● **WHAT IS BEING ASKED**:
Report all lines in the records that hold the string "памяти".

● **SOURCE INFORMATION**:
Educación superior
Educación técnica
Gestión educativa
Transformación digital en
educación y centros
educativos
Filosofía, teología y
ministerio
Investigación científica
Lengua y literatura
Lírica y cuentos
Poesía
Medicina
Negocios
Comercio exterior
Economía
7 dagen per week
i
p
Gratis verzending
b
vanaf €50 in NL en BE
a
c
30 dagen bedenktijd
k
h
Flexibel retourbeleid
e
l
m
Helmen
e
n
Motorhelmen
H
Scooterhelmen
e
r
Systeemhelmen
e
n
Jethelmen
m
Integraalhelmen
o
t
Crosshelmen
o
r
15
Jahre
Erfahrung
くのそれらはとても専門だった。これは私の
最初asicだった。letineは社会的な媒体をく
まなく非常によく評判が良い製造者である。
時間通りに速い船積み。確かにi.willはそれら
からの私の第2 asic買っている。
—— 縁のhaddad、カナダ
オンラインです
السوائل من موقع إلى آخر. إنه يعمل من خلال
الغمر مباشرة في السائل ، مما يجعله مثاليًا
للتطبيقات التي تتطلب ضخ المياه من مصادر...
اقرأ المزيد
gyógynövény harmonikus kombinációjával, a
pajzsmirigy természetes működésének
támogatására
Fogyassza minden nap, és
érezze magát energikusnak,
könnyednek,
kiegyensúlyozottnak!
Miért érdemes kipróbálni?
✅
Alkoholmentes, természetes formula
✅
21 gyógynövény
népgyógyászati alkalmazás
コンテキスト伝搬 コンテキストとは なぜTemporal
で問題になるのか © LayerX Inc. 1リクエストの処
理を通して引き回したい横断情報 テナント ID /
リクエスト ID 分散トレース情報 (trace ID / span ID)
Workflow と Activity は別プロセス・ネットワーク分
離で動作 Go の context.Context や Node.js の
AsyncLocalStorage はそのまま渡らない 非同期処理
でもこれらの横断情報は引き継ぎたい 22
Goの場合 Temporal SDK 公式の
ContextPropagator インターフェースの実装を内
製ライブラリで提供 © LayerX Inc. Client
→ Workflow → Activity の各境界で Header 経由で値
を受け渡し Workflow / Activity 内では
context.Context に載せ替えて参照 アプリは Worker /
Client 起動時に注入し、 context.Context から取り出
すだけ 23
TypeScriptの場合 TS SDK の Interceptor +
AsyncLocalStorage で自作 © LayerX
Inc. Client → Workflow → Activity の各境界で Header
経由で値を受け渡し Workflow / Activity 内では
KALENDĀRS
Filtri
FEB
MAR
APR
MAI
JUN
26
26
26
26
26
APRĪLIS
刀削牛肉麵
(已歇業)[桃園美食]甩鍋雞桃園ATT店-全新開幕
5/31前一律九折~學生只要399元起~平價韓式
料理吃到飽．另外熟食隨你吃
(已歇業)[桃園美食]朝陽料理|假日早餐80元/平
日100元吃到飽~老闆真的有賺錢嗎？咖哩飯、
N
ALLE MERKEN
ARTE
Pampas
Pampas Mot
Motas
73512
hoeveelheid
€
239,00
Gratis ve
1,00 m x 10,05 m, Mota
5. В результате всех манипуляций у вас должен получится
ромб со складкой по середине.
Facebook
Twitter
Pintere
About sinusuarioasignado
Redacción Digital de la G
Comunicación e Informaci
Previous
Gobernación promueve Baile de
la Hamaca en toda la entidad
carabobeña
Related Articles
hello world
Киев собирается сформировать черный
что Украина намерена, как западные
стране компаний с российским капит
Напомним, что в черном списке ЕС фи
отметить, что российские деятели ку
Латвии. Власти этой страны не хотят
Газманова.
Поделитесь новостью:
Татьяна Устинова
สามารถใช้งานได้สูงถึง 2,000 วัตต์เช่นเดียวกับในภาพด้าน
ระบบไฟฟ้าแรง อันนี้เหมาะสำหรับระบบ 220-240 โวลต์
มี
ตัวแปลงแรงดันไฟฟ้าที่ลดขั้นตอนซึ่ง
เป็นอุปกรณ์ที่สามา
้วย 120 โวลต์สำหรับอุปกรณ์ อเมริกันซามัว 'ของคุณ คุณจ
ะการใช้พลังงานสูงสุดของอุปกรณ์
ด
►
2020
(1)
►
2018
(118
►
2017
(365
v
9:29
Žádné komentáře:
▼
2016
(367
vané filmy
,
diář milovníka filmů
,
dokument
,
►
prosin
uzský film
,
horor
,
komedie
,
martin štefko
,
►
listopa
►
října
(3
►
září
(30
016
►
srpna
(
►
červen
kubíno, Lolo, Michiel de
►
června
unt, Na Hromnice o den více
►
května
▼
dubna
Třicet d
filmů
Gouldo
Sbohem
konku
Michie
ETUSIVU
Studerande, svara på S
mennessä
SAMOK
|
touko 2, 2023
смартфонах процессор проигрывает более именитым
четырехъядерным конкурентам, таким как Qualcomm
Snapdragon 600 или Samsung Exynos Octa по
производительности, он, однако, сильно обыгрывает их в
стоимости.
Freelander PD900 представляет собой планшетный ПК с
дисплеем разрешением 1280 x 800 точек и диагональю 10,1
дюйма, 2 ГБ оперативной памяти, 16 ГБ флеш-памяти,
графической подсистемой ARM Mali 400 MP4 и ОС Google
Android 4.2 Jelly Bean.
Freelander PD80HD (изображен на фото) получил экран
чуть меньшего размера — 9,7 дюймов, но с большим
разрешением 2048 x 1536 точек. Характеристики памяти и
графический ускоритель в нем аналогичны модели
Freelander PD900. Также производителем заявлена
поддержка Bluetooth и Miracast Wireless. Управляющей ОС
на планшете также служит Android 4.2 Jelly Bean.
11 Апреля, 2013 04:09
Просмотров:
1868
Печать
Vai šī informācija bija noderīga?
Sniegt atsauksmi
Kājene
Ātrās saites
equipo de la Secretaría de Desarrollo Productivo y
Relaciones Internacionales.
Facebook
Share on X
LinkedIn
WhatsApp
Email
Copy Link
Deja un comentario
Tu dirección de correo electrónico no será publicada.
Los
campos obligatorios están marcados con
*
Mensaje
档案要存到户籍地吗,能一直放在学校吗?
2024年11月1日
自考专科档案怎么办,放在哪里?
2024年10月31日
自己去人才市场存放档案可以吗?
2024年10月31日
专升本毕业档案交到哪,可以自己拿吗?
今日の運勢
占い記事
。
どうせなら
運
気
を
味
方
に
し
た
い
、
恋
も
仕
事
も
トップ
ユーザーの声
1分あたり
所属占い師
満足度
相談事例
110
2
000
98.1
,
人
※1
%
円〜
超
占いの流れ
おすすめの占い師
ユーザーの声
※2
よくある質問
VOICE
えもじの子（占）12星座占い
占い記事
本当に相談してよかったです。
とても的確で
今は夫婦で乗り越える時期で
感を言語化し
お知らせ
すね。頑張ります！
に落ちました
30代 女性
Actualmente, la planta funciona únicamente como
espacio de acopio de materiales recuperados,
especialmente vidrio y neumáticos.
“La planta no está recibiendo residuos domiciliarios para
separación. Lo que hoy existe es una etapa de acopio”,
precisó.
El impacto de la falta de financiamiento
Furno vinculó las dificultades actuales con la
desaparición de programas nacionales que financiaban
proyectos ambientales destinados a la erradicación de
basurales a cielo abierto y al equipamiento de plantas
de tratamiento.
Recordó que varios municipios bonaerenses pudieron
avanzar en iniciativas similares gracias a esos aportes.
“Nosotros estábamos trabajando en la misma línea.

● **EXPECTED ANSWER**:
дюйма, 2 ГБ оперативной памяти, 16 ГБ флеш-памяти,
разрешением 2048 x 1536 точек. Характеристики памяти и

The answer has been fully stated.